To make the best use of your sole-tenant nodes, consider the following best practices:

  • Use dedicated node groups and CPU overcommit for performance-insensitive workloads: CPU overcommit lets you increase the VM density on sole-tenant nodes and can help reduce the number of sole-tenant nodes required.

    To use CPU overcommit, you must use a node type that supports CPU overcommit. Enabling CPU overcommit for a node group causes additional charges per sole-tenant node.

    CPU overcommit can be most cost-effective if you use a dedicated node group for workloads that are suitable for CPU overcommit and enable CPU overcommit for this node group only. Leave CPU overcommit disabled for any node groups that need to run performance-sensitive workloads.

  • Use a node type with a high core:memory ratio for CPU overcommit: While CPU overcommit lets you share cores between VMs, it doesn't let you share memory between VMs. Using a node type that has relatively more memory per CPU core helps you ensure that memory doesn't become a limiting factor.
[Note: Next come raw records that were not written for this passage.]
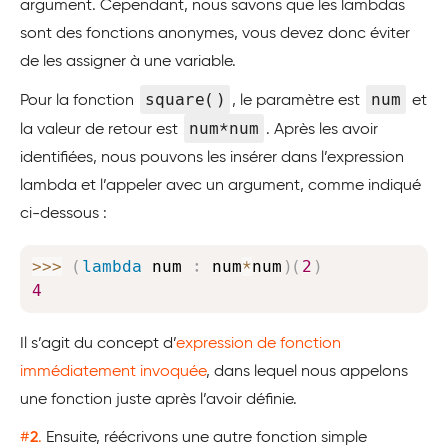
argument. Cependant, nous savons que les lambdas
sont des fonctions anonymes, vous devez donc éviter
de les assigner à une variable.
square()
num
Pour la fonction
, le paramètre est
et
num*num
la valeur de retour est
. Après les avoir
identifiées, nous pouvons les insérer dans l’expression
lambda et l’appeler avec un argument, comme indiqué
ci-dessous :
Copy
>>
>
(
lambda
 num 
:
 num
*
num
)
(
2
)
4
Il s’agit du concept d’
expression de fonction
immédiatement invoquée
, dans lequel nous appelons
une fonction juste après l’avoir définie.
#
2
.
Ensuite, réécrivons une autre fonction simple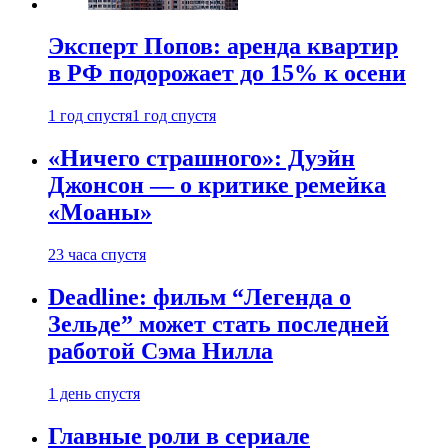
Эксперт Попов: аренда квартир
в РФ подорожает до 15% к осени
1 год спустя
1 год спустя
«Ничего страшного»: Дуэйн
Джонсон — о критике ремейка
«Моаны»
23 часа спустя
Deadline: фильм “Легенда о
Зельде” может стать последней
работой Сэма Нилла
1 день спустя
Главные роли в сериале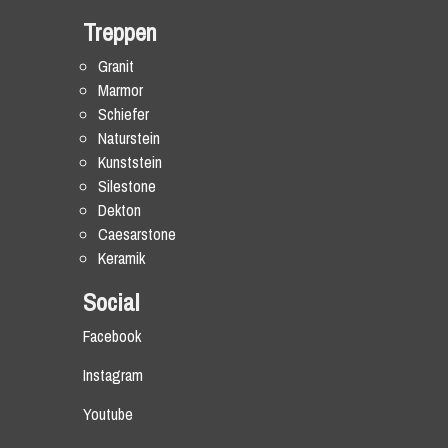
Treppen
Granit
Marmor
Schiefer
Naturstein
Kunststein
Silestone
Dekton
Caesarstone
Keramik
Social
Facebook
Instagram
Youtube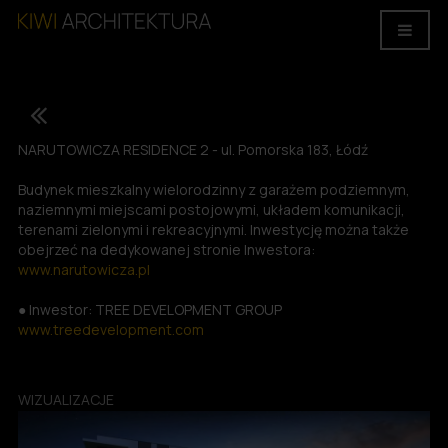
NARUTOWICZA RESIDENCE 2 - ul. Pomorska 183, Łódź
Budynek mieszkalny wielorodzinny z garażem podziemnym,
naziemnymi miejscami postojowymi, układem komunikacji,
terenami zielonymi i rekreacyjnymi. Inwestycję można także
obejrzeć na dedykowanej stronie Inwestora:
www.narutowicza.pl
● Inwestor: TREE DEVELOPMENT GROUP
www.treedevelopment.com
WIZUALIZACJE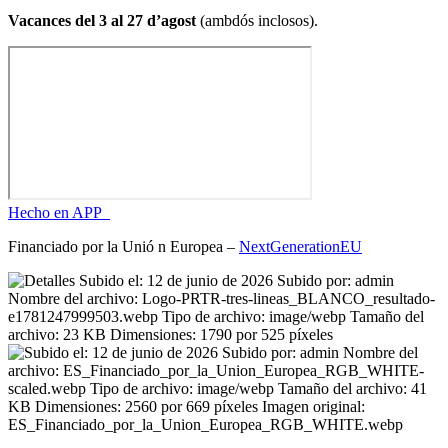
Vacances del 3 al 27 d’agost
(ambdós inclosos).
Hecho en APP_
Financiado por la
Unió
n Europea –
NextGenerationEU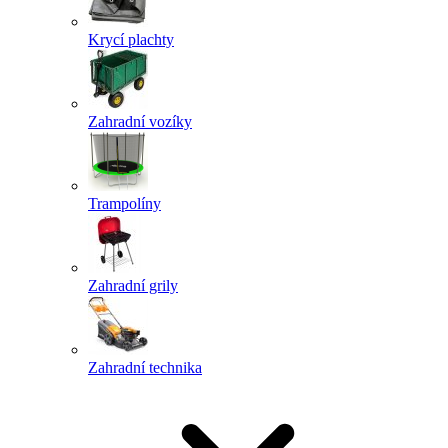
Krycí plachty
Zahradní vozíky
Trampolíny
Zahradní grily
Zahradní technika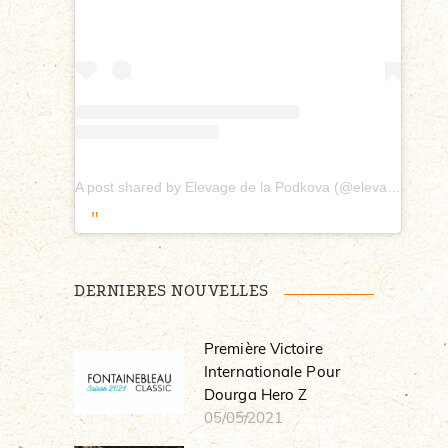
A post shared by Elevage de la Podkova (@elevagepodkova)
DERNIERES NOUVELLES
Première Victoire
Internationale Pour
Dourga Hero Z
05/05/2021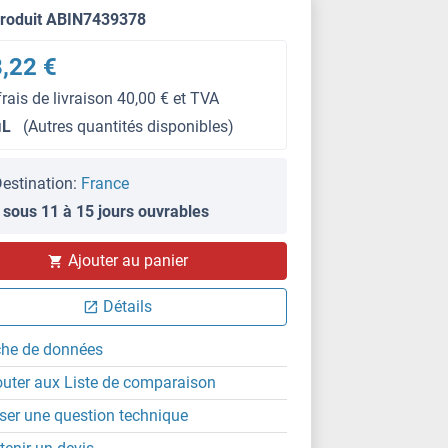
produit ABIN7439378
,22 €
frais de livraison 40,00 € et TVA
μL
(Autres quantités disponibles)
estination:
France
 sous 11 à 15 jours ouvrables
Ajouter au panier
WB
Détails
che de données
outer aux Liste de comparaison
ser une question technique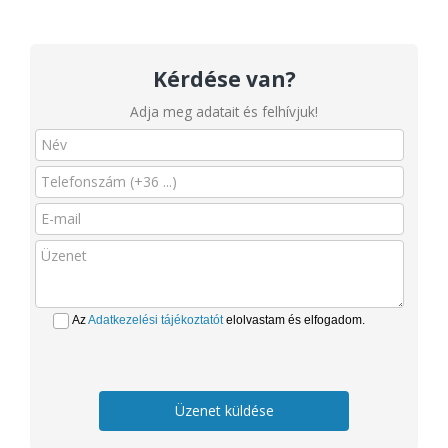
Kérdése van?
Adja meg adatait és felhívjuk!
Az
Adatkezelési tájékoztatót
elolvastam és elfogadom.
Üzenet küldése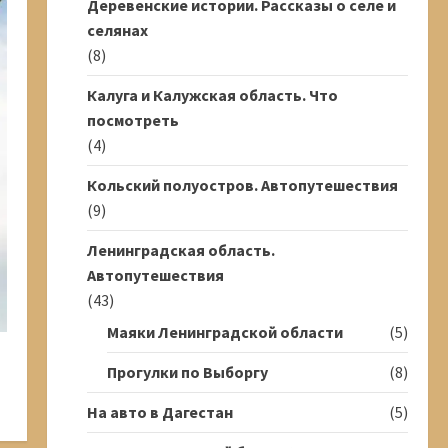
Деревенские истории. Рассказы о селе и
селянах
(8)
Калуга и Калужская область. Что
посмотреть
(4)
Кольский полуостров. Автопутешествия
(9)
Ленинградская область.
Автопутешествия
(43)
Маяки Ленинградской области
(5)
Прогулки по Выборгу
(8)
На авто в Дагестан
(5)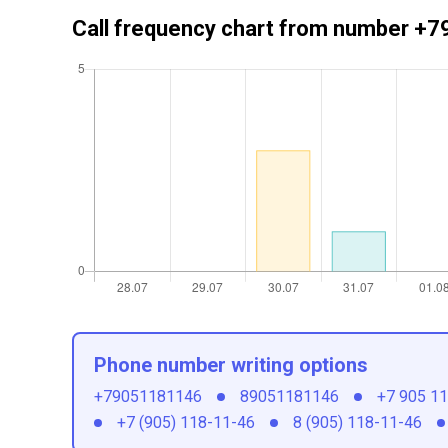
Call frequency chart from number 
Phone number writing options
+79051181146
89051181146
+7 905 1
+7 (905) 118-11-46
8 (905) 118-11-46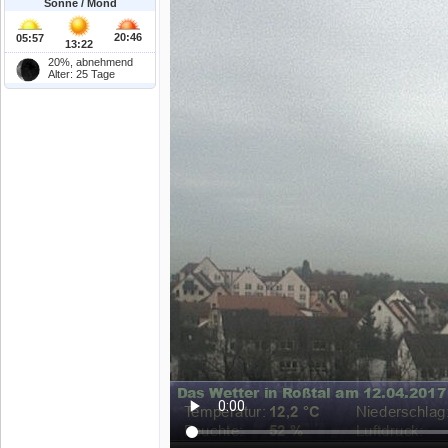
Sonne / Mond
20:46
05:57
13:22
20%, abnehmend
Alter: 25 Tage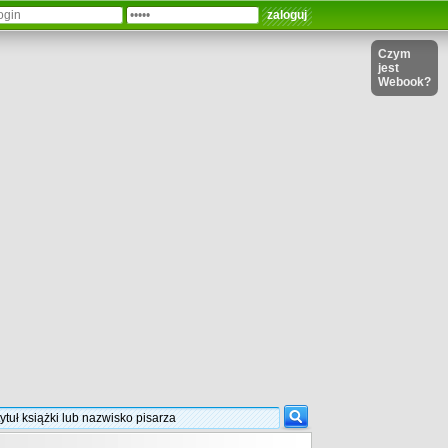
Czym
jest
Webook?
  • Use node autoscaling for performance-sensitive workloads: To accommodate varying resource needs for workloads that are performance-sensitive, configure your node group to use autoscaling.

Deployment patterns

The best way to use sole-tenant nodes depends on your individual requirements. The following section describes a selection of patterns that you can use as a starting point to derive an architecture that suits your individual requirements.

Multiple node groups for mixed performance requirements

If you have a combination of workloads that are performance–sensitive (for example, customer-facing applications) and performance-insensitive (for example, internal applications), you can use multiple node groups that use different node types:

Multiple node groups for mixed performance requirements

  • One node group uses CPU overcommit and a node type with a 1:8 vCPU:memory ratio. This node group is used for performance-insensitive workloads.
  • A second node group uses a compute-optimized node type with a 1:4 vCPU:memory ratio without CPU overcommit. This node group is used for performance-critical workloads and is configured to scale up and down on demand.
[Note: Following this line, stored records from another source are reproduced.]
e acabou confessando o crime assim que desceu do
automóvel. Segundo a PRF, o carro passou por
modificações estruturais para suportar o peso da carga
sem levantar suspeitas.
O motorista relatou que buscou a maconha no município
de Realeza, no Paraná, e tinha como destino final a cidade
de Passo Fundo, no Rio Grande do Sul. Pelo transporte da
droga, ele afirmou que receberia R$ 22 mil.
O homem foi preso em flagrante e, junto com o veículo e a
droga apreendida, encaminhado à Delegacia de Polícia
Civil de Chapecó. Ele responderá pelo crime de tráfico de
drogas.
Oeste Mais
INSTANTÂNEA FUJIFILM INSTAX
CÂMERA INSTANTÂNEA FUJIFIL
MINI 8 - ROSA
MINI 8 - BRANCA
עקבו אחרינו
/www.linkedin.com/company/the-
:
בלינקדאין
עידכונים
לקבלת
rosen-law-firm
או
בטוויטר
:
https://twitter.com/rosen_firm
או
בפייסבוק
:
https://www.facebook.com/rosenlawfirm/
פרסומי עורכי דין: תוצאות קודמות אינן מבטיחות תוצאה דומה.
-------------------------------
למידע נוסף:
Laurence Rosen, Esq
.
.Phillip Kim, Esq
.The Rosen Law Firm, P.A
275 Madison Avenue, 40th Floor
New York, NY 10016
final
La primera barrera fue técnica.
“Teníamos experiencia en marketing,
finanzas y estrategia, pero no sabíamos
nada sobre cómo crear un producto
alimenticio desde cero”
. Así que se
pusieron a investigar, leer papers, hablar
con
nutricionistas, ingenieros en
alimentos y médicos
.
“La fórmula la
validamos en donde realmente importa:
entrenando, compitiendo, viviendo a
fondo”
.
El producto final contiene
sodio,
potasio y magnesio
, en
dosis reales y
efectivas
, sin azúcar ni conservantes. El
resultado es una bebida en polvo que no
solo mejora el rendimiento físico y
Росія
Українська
Multi-zone high availability for clustered per-core licensed workloads

If you're running clustered workloads that use per-core licensing and need to minimize hardware changes, you can strike a balance between availability and licensing overhead by using multiple node groups with non-overlapping maintenance windows:

Multi-zone high availability for clustered per-core licensed workloads

  • Multiple node groups are deployed across different zones or regions.
  • All node groups use the restart maintenance policy. The node groups use non-overlapping maintenance windows so that no more than one node group should experience maintenance-related outages at a time.
  • VM instances that run clustered workloads use affinity labels so that each cluster node is scheduled on a node group in a different zone.
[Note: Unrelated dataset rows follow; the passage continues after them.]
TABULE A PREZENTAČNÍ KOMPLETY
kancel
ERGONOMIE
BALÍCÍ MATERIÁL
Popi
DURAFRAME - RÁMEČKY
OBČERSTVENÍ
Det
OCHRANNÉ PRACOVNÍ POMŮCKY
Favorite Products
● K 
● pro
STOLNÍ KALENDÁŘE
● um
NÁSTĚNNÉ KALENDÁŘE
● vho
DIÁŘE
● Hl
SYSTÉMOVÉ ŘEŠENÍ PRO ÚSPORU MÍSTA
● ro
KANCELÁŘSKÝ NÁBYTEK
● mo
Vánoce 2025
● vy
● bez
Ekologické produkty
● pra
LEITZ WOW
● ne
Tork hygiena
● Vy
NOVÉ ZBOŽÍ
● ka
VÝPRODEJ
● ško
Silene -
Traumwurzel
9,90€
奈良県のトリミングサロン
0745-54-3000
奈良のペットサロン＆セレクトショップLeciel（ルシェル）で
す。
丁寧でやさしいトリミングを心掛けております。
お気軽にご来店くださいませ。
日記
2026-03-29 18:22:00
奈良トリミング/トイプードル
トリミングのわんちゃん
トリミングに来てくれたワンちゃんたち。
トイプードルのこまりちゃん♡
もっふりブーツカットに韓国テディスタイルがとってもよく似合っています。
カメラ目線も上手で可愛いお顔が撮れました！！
Multi-zone high availability for mixed per-core licensed workloads

If you're using per-core licensing, but not all of your workloads are clustered, you can extend the previous pattern by using heterogeneous maintenance policies:

Multi-zone high availability for mixed per-core licensed workloads

  • The primary node group is deployed in zone a and runs both clustered and non-clustered workloads. To minimize outages caused by hardware maintenance, the node group uses the migrate within node group maintenance policy.
  • One or more secondary node groups are deployed in additional zones or regions. These node groups use the restart maintenance policy, but use non-overlapping maintenance windows.
  • VM instances that run clustered workloads use affinity labels so that each cluster node is scheduled on a node group in a different zone.
  • VM instances that run non-clustered workloads use affinity labels so that they are deployed on the primary node group.

By only scheduling clustered workloads on the secondary node groups, you can ensure that the temporary outages caused by the restart maintenance policy has minimal impact on overall availability. At the same time, you limit licensing and infrastructure overhead by using the migrate within node group maintenance policy for the primary node group only.